Entries supplied:
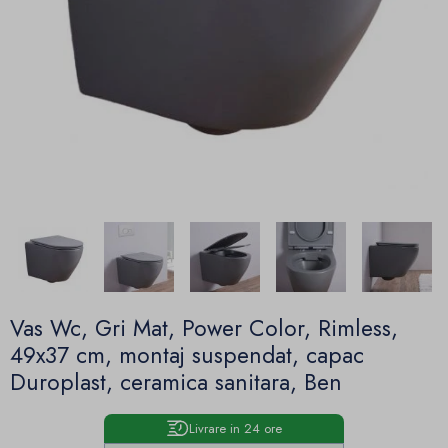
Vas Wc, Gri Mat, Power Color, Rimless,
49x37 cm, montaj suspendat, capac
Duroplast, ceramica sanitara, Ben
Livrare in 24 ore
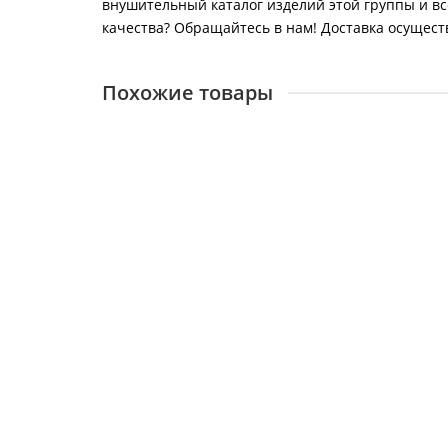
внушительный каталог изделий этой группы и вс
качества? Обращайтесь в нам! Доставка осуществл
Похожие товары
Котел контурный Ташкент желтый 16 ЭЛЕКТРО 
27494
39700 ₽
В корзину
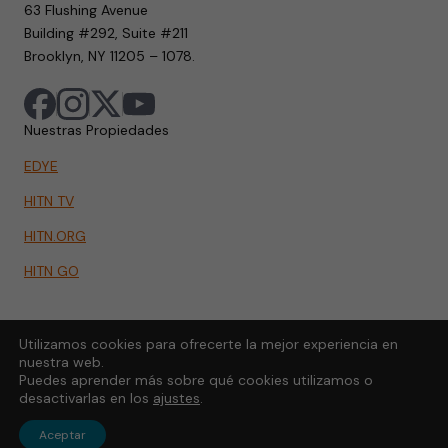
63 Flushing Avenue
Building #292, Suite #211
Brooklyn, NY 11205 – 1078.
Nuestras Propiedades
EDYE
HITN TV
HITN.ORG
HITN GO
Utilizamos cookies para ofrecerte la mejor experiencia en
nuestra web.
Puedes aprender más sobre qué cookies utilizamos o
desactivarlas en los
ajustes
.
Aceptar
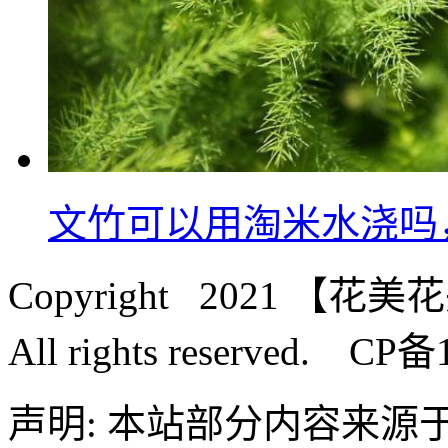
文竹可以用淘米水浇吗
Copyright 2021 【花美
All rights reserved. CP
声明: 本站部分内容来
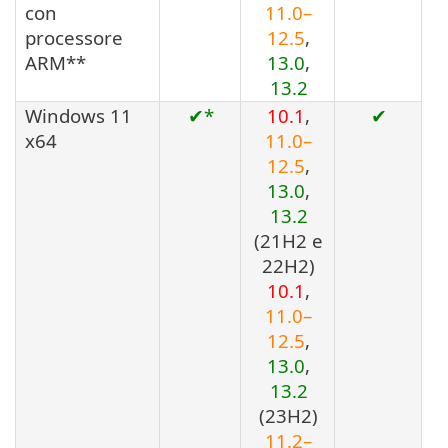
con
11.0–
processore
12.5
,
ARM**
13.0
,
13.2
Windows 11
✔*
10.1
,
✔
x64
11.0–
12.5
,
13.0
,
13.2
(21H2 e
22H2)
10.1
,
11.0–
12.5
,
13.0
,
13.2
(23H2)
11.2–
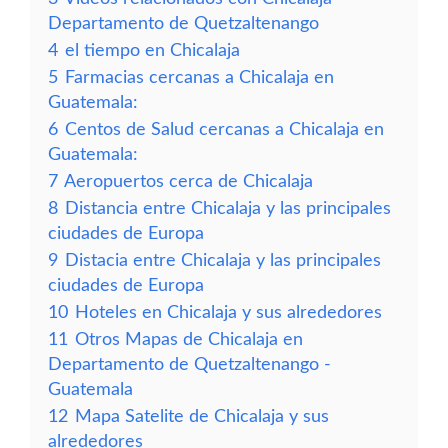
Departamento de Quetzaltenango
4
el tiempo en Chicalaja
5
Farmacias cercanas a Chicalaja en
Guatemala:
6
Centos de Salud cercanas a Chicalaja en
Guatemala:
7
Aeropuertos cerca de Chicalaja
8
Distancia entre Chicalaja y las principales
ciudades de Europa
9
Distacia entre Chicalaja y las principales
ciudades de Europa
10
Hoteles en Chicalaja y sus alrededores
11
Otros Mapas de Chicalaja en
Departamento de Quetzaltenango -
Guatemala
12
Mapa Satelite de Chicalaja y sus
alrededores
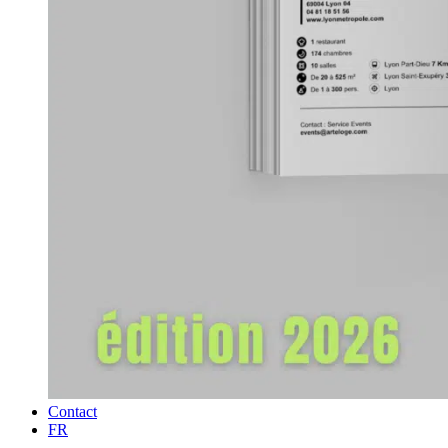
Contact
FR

==

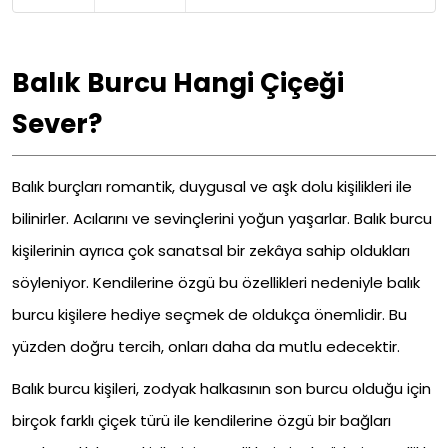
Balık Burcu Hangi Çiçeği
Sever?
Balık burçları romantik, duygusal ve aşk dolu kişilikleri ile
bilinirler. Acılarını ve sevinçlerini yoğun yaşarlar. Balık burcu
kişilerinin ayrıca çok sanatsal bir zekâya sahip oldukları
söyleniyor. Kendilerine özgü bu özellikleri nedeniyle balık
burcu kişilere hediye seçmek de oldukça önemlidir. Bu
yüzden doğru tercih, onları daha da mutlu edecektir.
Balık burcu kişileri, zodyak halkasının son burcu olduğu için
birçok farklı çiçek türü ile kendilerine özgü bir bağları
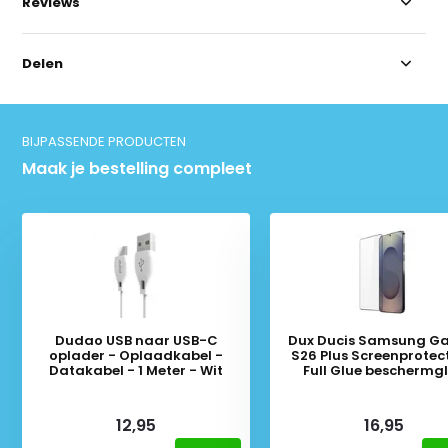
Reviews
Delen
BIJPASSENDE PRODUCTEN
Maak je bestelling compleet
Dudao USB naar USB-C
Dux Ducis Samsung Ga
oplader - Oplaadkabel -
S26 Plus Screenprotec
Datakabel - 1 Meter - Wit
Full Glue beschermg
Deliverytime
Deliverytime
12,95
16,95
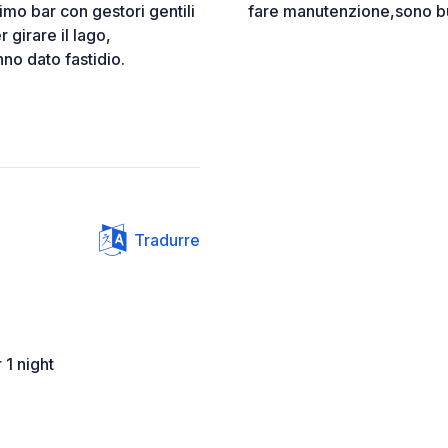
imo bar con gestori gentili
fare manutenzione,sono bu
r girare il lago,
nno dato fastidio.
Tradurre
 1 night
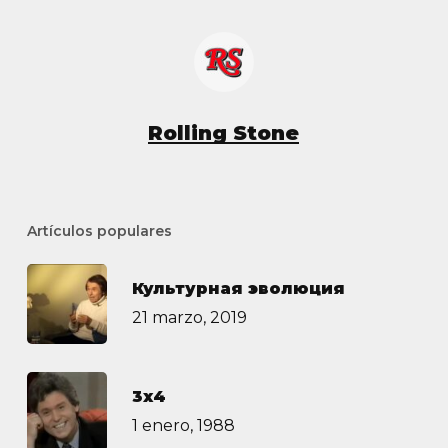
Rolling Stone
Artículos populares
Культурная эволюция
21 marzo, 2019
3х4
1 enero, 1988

Problem to solve: Starting at the line that contains "Dux Ducis Samsung Ga" and ending at the line that contains "1 enero, 1988", transcribe the material above exactly, excluding pictures.

Answer space:
Dux Ducis Samsung Ga
oplader - Oplaadkabel -
S26 Plus Screenprotec
Datakabel - 1 Meter - Wit
Full Glue beschermg
Deliverytime
Deliverytime
12,95
16,95
imo bar con gestori gentili
fare manutenzione,sono bu
r girare il lago,
nno dato fastidio.
Tradurre
 1 night
Rolling Stone
Artículos populares
Культурная эволюция
21 marzo, 2019
3х4
1 enero, 1988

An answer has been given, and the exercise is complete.